Class relations expressed via an inline dot graph:
\dot
digraph example {
node [shape=record, fontname=Helvetica, fontsize=10];
b [ label="class B" URL="\ref B"];
c [ label="class C" URL="\ref C"];
b -> c [ arrowhead="open", style="dashed" ];
}
\enddot
Note that the classes in the above graph are clickable
(in the HTML output).
*/
void main()
{
//write some code here...
}
result:
To see more examples of dot graph scripts see the following sources:
Upvotes: 3
Reputation: 1
Doxygen (at least the latest version) provides the \dotfile
and \dot
special commands to insert arbitrary .dot files or inline dot graph descriptions to be rendered with graphviz to the generated documentation.
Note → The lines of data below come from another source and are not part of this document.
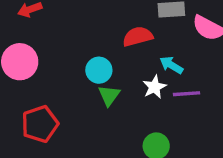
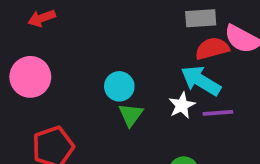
red semicircle: (138, 36) -> (212, 48), moved
cyan arrow: (171, 65) -> (201, 81), size x1.5

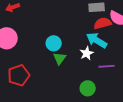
purple line: (218, 113) -> (107, 66), moved

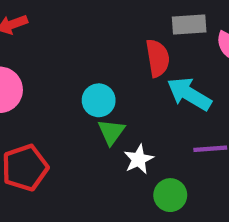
red semicircle: (103, 23) -> (158, 58), moved, turned 96
white star: (87, 53) -> (139, 159), moved

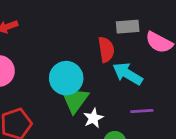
cyan circle: (99, 100) -> (66, 78), size x1.5
green triangle: (111, 132) -> (75, 100), size x1.5

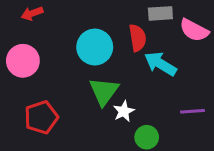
cyan circle: (66, 78) -> (95, 47), moved
purple line: (142, 111) -> (193, 111), moved

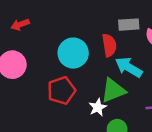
green triangle: (104, 91) -> (113, 91), moved, turned 32
red pentagon: (41, 117) -> (61, 91), moved

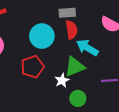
gray rectangle: (129, 25) -> (67, 13), moved

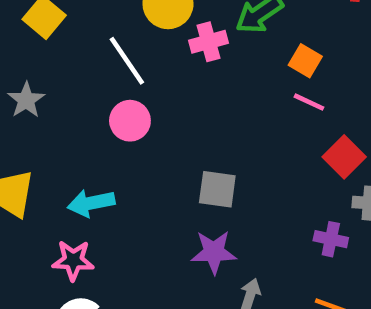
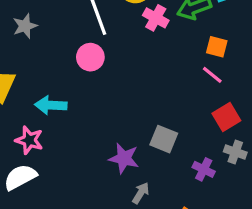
pink cross: (209, 42) -> (156, 18), turned 30
orange square: (305, 61) -> (217, 47), turned -30
gray square: (217, 189) -> (164, 139), moved

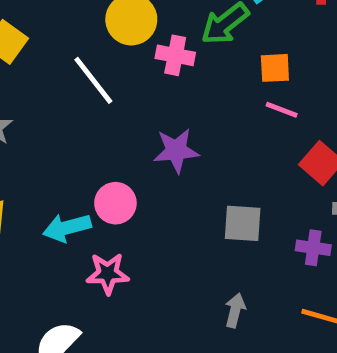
pink circle: (90, 57) -> (115, 203), moved
pink star: (29, 140) -> (108, 274), moved
purple star: (124, 158) -> (176, 151), moved

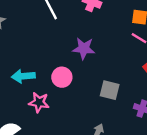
pink circle: (115, 203) -> (62, 77), moved

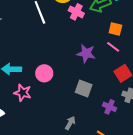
purple star: (84, 48) -> (86, 53), moved

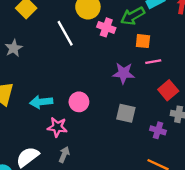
orange square: (115, 29) -> (143, 41), moved
pink line: (113, 47) -> (153, 62), turned -40
gray arrow: (70, 123) -> (64, 155), moved

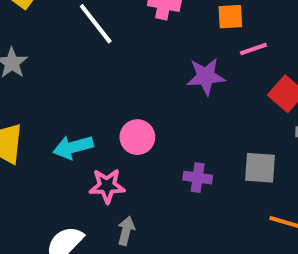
gray square: (126, 113) -> (260, 168), moved
purple cross: (158, 130) -> (198, 178), moved

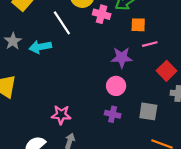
pink circle: (137, 137) -> (116, 86), moved
cyan arrow: (73, 147) -> (40, 47), moved

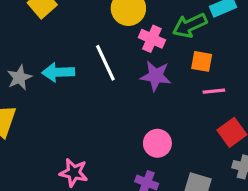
white line: (62, 23) -> (105, 63), moved
gray star: (13, 41) -> (19, 78), moved
purple star: (122, 57) -> (156, 76), moved

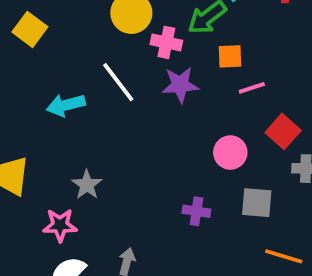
gray star: (19, 78) -> (87, 185), moved
pink circle: (157, 143) -> (230, 153), moved
pink star: (74, 173) -> (60, 225), moved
You might also consider to manage your state machines (by modelling, visual representation and code generation) using a tool like e.g. SMC.
Upvotes: 8
Reputation: 16321
I would like to add plantuml to this question. This is a text-based uml diagram generator. The great thing about it is that you can generate run-time outputs (state diagrams, sequence diagrams, etc...).
For example, each time you state-transition you print a plantuml formatted line to a file. When the programs terminates (or at any time really) you run the plantuml on the output file (may need to add start/end tags - trivial) and you get a uml diagram!... I have since used this on 3 different projects - mostly for sequence diagrams.
Ok so this is not really "offline" design-documentation, in some ways its better because you get self-documenting code in that the diagrams generated are exactly what the code is doing. Here is a very simple example of plantuml sequence diagram:
@startuml
component1 -> component2 : helloMsg
component2 -> component1 : replyMsg
@enduml
If that is the output from your program, then:
java -jar <path-to-plantuml.jar>/plantuml.jar myoutput.log
This generates: myoutput.png (image). Where plantuml.jar is a free download from plantuml website... free and simple!